Data records —
>>>>
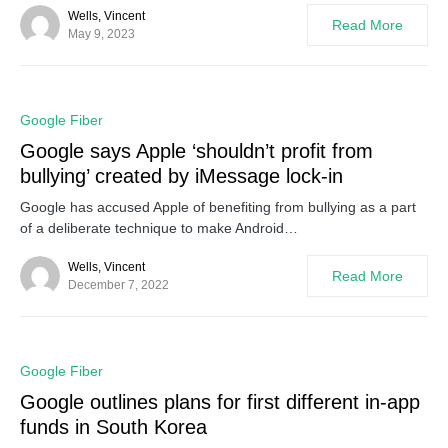
Wells, Vincent
Read More
May 9, 2023
0
Google Fiber
Google says Apple ‘shouldn’t profit from
bullying’ created by iMessage lock-in
Google has accused Apple of benefiting from bullying as a part
of a deliberate technique to make Android…
Wells, Vincent
Read More
December 7, 2022
0
Google Fiber
Google outlines plans for first different in-app
funds in South Korea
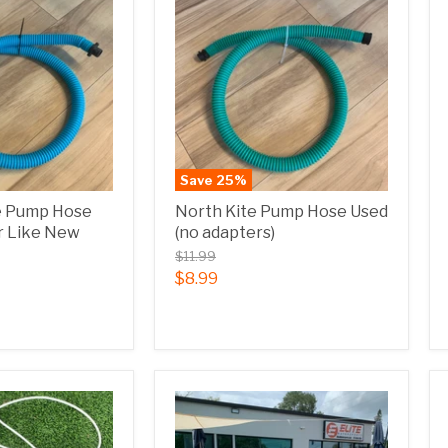
Save
25
%
e Pump Hose
North Kite Pump Hose Used
r Like New
(no adapters)
$11.99
$8.99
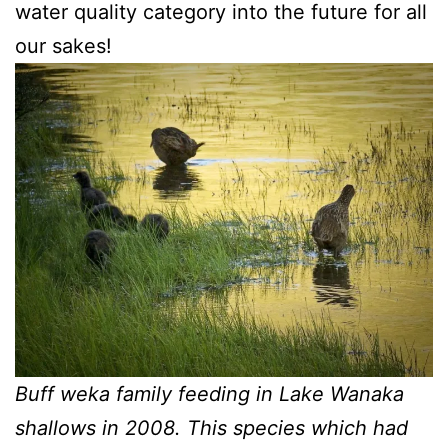
water quality category into the future for all
our sakes!
Buff weka family feeding in Lake Wanaka
shallows in 2008. This species which had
<<<<
PROBLEM DETAILS — Each record, word for word, should be printed again without its pictures.

WRITTEN SOLUTION —
Wells, Vincent
Read More
May 9, 2023
0
Google Fiber
Google says Apple ‘shouldn’t profit from
bullying’ created by iMessage lock-in
Google has accused Apple of benefiting from bullying as a part
of a deliberate technique to make Android…
Wells, Vincent
Read More
December 7, 2022
0
Google Fiber
Google outlines plans for first different in-app
funds in South Korea
Save
25
%
e Pump Hose
North Kite Pump Hose Used
r Like New
(no adapters)
$11.99
$8.99
water quality category into the future for all
our sakes!
Buff weka family feeding in Lake Wanaka
shallows in 2008. This species which had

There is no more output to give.